DESCRIPTION
METHOD FOR COMPRESSING AND DECOMPRESSING MOTION VIDEO
This application claims benefit of a prior filed copending U.S. provisional application, serial number 60/064,391, filed November 7, 1997.
TECHNICAL FIELD
This invention relates to apparatus and methods for compressing video data for transmission and for decompressing such data following reception, and, more particularly to such apparatus and methods in which blocks of video frames are compressed, transmitted, and decompressed.
BACKGROUND ART
FIG. 1 is a flowchart of a current process for video compression representing the current state of the art. Frames of moving video images are digitized or reduced to numerical form in a digitizing step 1. Then, in step 2, this data is stored in a dual-port memory, allowing the overlapped collection and processing of digitized data. In step 3, a determination is made whether to compress the digitized frame as a reference frame or a motion-compensated frame. The first step in compressing a reference frame is performance of a two-dimensional DCT (Discrete Cosine Transform) in step 4, with a transform function being applied to eight by eight sub-blocks of the reference frame. The transformed data is next quantized in step 5 through division by a fixed value representing the relative visibility of each DCT coefficient. The quantized data is entropy-coded in step 6, constructing a compressed reference frame 14 to be transmitted. The quantized data from step 5 is also dequantized in step 7 by scaling each quantized
DCT coefficient up by its relative visibility, and an Inverse Discrete Cosine Transform operation is performed on the dequantized data in step 8. The resulting reconstructed
reference frame 9 is identical to the reference frame that will be reconstructed in the decoder when the frame is received.

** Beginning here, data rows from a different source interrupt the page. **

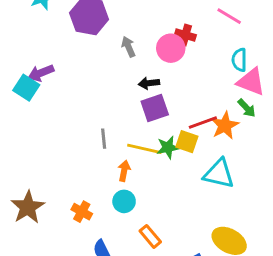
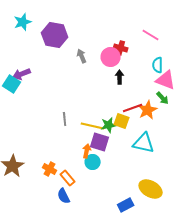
black arrow: (149, 83) -> (120, 77), moved, turned 96
purple square: (155, 108) -> (100, 142), moved, turned 36
orange arrow: (124, 171) -> (87, 151), moved
cyan circle: (124, 201) -> (93, 162), moved
orange rectangle: (150, 236) -> (68, 178), moved

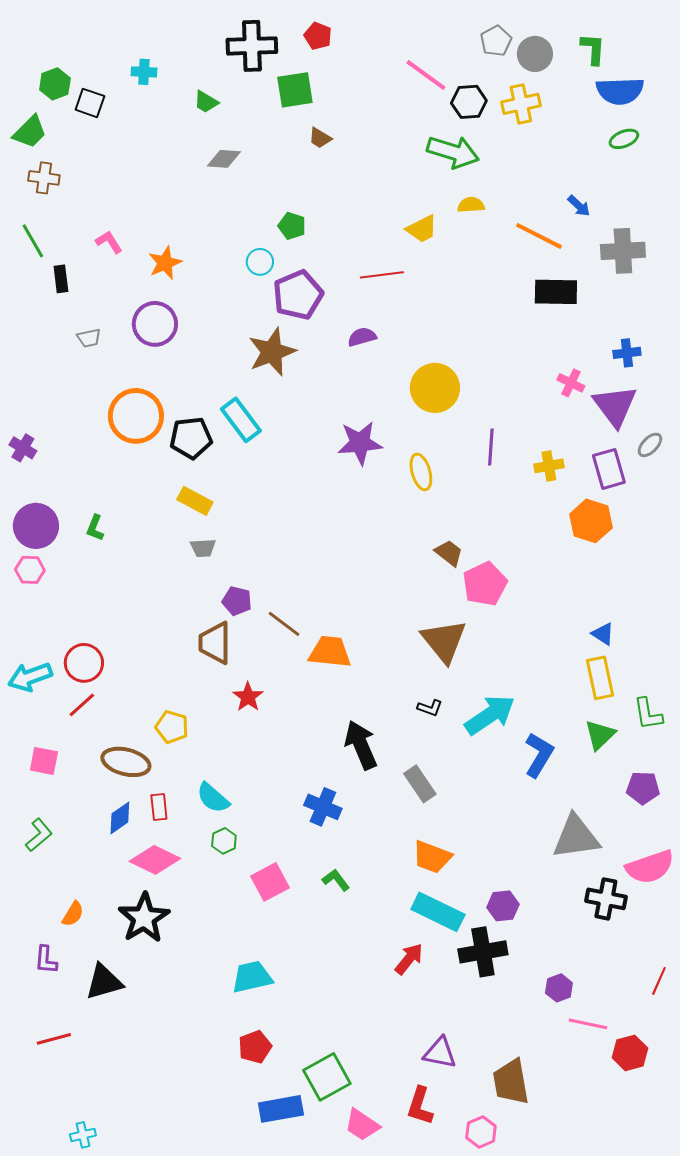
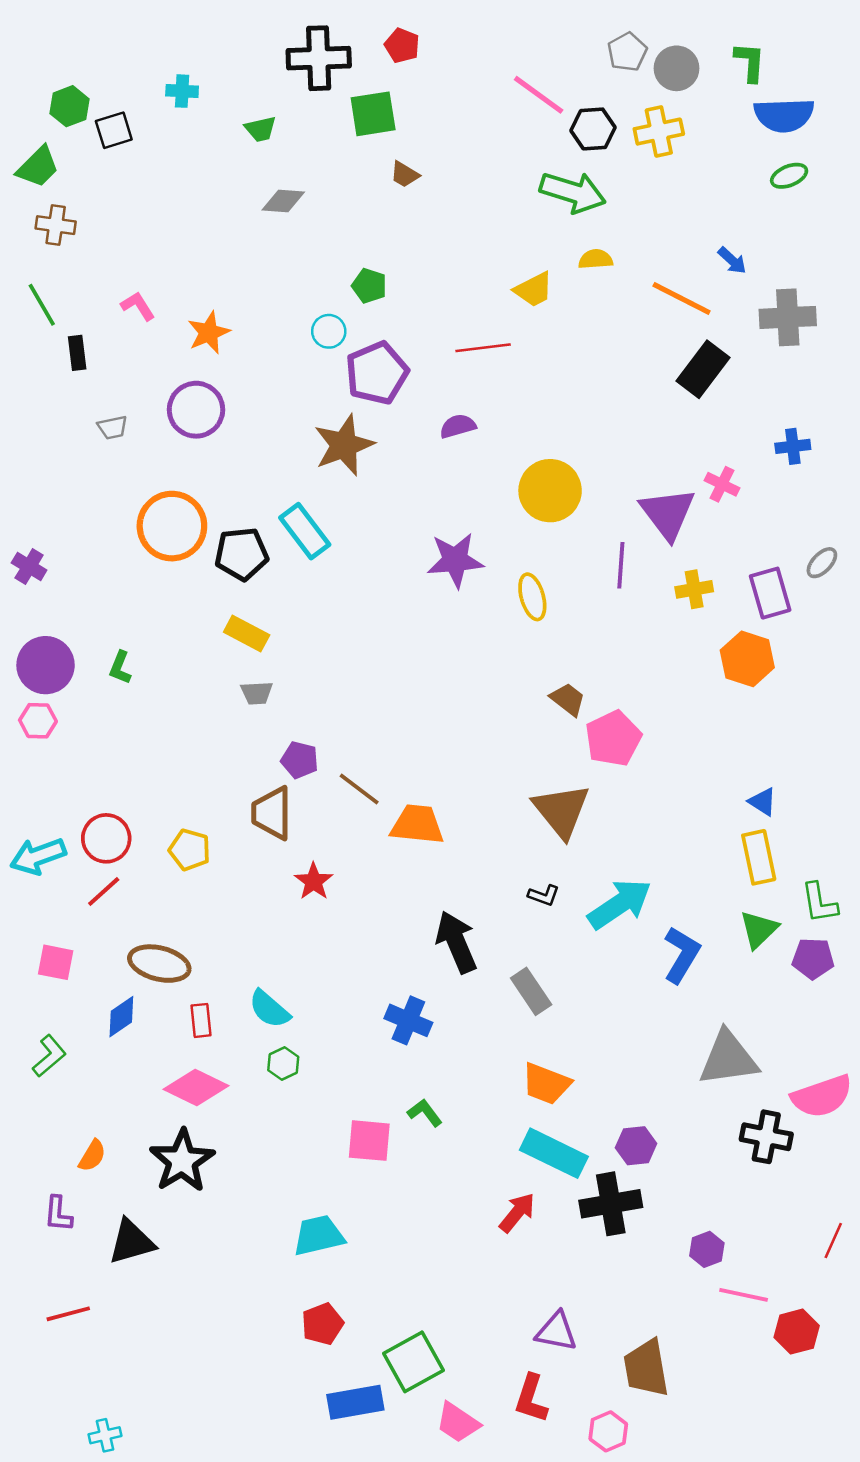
green trapezoid: (206, 102) -> (260, 129), turned -44
black square: (90, 103) -> (114, 130), turned -36
black rectangle: (556, 292) -> (703, 369), turned -54
purple triangle: (615, 406) -> (668, 513), moved
yellow pentagon: (172, 727) -> (190, 850), moved
purple pentagon: (643, 788) -> (813, 958), moved
blue diamond: (120, 818) -> (121, 1017), moved
pink square: (270, 882) -> (369, 1141), moved, turned 33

Non-reference frames are submitted to a motion estimation process in step 10 that finds, block-by-block, the best match between the reconstructed reference frame 9 and the digitized frame. The difference between the matched blocks is taken in the process of motion compensation in step 11. The difference between the matched blocks is quantized by an arbitrary value in step 12, and a vector describing the best matched block and the quantized difference between the blocks is entropy coded in step 13, constructing a compressed frame 15 to be transmitted. FIG. 2 is a flow chart of a conventional video decompression system operating in accordance with a current state of the prior art. In step 16, a decision is made of whether compressed data 14, 15 represents a reference frame 14 or a motion- compensated frame 15. A reference frame 14 is decompressed by performing entropy decoding in step 17, resulting in a quantized reference frame. The quantized reference frame is dequantized in step 18 by scaling each DCT coefficient by a constant representing its relative visibility. An Inverse Discrete Cosine Transform operation is then performed in step 19 on the dequantized frame, returning the reconstructed reference frame 20, which is also displayed in step 25.

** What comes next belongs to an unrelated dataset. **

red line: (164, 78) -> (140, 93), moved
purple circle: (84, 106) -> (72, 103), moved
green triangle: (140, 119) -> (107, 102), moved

Motion compensated frames 15 are entropy-decoded in step 21 , returning motion compensation vectors and dequantized error terms. The quantized error terms are dequantized in step 22, returning dequantized error terms. An Inverse Discrete Cosine Transformation operation is performed in step 23 on the dequantized error terms, returning reconstructed error terms. The motion compensation vectors are used to select the matched block of the reference frame 20 which is added to the reconstructed error terms to perform the motion compensation process in step 24. The resulting motion compressed frame 26 is then displayed.
Referring to FIGS. 1 and 2, a number of problems with this prior art process are encountered in step 11 , in which the motion occurring between frames must be estimated to compensate for motion. This method requires searches between frames to find matches. Since such searches can require significant time and processing resources, what
is needed is method for compression and decompression which does not require such searches. Furthermore, what is needed is a method for reducing the sensitivity of the overall sensitivity of the video system to noise and losses in the transmission process.
DISCLOSURE OF INVENTION
According to a first aspect of the present invention, there is provided a method for processing video data representing frames of motion video, including steps of applying a spatial frequency transform to data representing each frame within the video data and applying a temporal frequency transform to data representing sequential frames within a block of data representing a pre-determined number of the frames. On each frame, the segments to which the spatial transform is applied extend in horizontal and vertical directions, so that the spatial transform is performed in two-dimensional space. The temporal frequency transform is applied in a third dimension, time, to sequentially occurring frames within the block of data. Thus, the spatial and temporal frequency transforms are considered together to be a three-dimensional frequency transform, which forms a plurality of frequency coefficients representing frequencies occurring in the block of data.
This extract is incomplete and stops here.